Os professores do Colégio Presbiteriano Mackenzie Agnes, no Recife, debateram o tema em suas aulas e trouxeram algumas reflexões.
Segundo o professor Andreson Freitas, que leciona Química na 3ª série do Ensino Médio e no Itinerário Formativo Método, Conhecimento e Ciência, o cloro é indispensável para garantir a qualidade da água, mas exige controle técnico rigoroso. “O cloro é um agente desinfetante fundamental. Ele elimina microrganismos como bactérias, vírus e algas, prevenindo diversas doenças. No entanto, quando utilizado fora das concentrações adequadas ou misturado de forma incorreta com outras substâncias, pode liberar gases tóxicos perigosos”, explica.
O professor destaca que a mistura de produtos clorados com ácidos pode liberar gás cloro (Cl₂), substância altamente irritante para o sistema respiratório.

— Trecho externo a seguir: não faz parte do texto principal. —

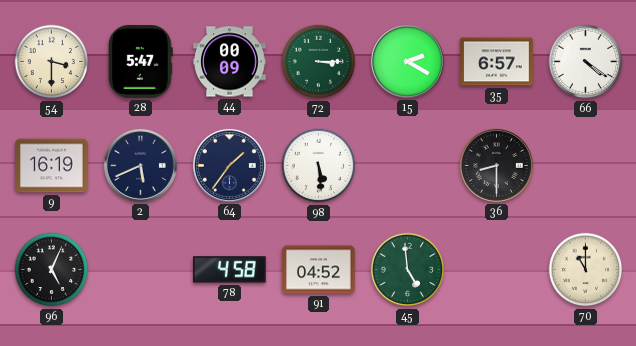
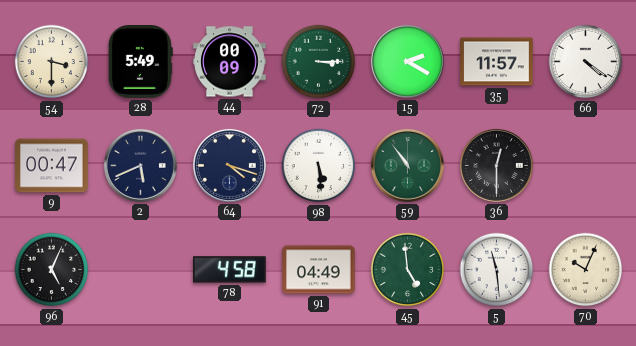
28: 5:47 -> 5:49
35: 6:57 -> 11:57
9: 16:19 -> 00:47
64: 1:36 -> 4:18
59: none -> 10:54
36: 8:30 -> 12:30
91: 04:52 -> 04:49
5: none -> 11:29
70: 11:00 -> 10:04
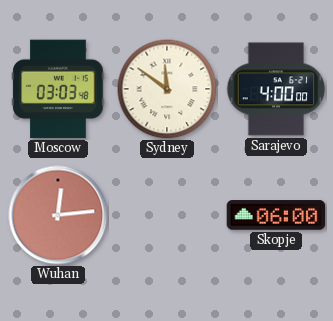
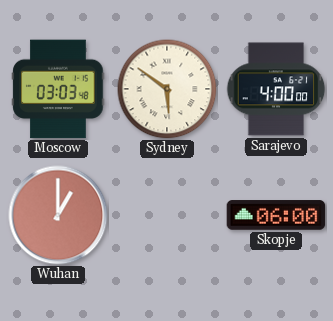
Sydney: 11:51 -> 5:51
Wuhan: 12:14 -> 1:00
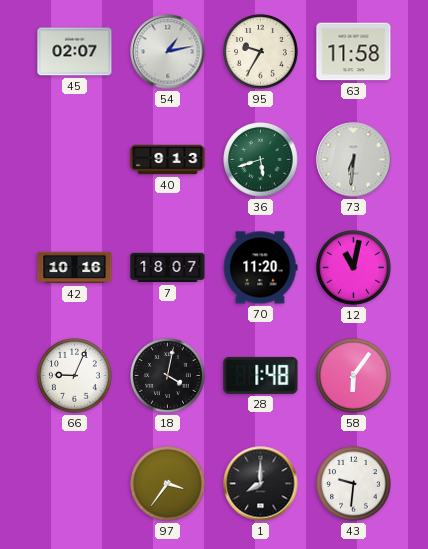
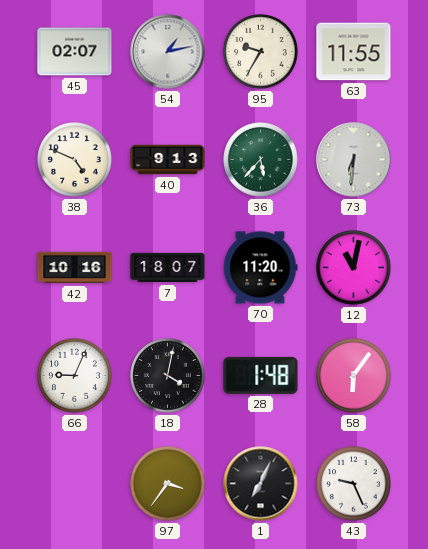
63: 11:58 -> 11:55
38: none -> 4:49
36: 5:42 -> 5:37
1: 8:00 -> 7:04
43: 9:31 -> 9:26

Em ambientes fechados e com pouca ventilação, o risco é ainda maior. “A inalação em concentrações elevadas pode causar falta de ar, irritação intensa, broncoespasmo e, em casos graves, edema pulmonar”, complementa.
Já o professor José Baía, responsável pelo laboratório de química da unidade, reforça que a segurança depende do cumprimento rigoroso de protocolos técnicos. “Não basta apenas adicionar cloro à água. É necessário monitorar parâmetros como pH, alcalinidade, cloro livre e dureza cálcica. Esses indicadores garantem que o produto esteja agindo de forma eficaz e segura”, afirma.

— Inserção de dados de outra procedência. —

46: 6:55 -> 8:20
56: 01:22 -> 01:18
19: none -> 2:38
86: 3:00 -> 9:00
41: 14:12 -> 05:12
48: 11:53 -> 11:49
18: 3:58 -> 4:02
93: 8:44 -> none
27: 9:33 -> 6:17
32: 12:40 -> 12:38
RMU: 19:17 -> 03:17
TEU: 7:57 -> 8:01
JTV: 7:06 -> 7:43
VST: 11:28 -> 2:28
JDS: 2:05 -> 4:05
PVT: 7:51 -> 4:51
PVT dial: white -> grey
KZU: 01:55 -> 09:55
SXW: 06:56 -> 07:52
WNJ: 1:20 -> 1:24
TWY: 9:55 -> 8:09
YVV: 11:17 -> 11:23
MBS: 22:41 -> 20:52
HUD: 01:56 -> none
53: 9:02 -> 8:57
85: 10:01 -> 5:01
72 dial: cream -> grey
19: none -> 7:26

De acordo com ele, o nível ideal de cloro livre deve ficar entre 1 e 3 partes por milhão (ppm), enquanto o pH deve ser mantido entre 7,2 e 7,6 para que o desinfetante funcione corretamente.
Além da dosagem adequada, os professores alertam para a importância do armazenamento seguro dos produtos e do uso de equipamentos de proteção durante o manuseio.
Outro ponto de atenção é a necessidade de fiscalização em piscinas de uso coletivo. Academias e clubes devem possuir autorização dos órgãos competentes e seguir normas técnicas estabelecidas pela vigilância sanitária e pelos conselhos regionais. “A Química é uma ciência que salva vidas quando aplicada corretamente. O problema não está no produto, mas na forma como ele é utilizado. Informação e responsabilidade são essenciais para evitar tragédias”, conclui o professor Andreson.
Os especialistas reforçam que a manutenção da piscina deve ser realizada por profissionais capacitados e que a verificação da documentação sanitária é um direito do consumidor. O conhecimento técnico aliado ao cumprimento das normas é a principal forma de prevenção.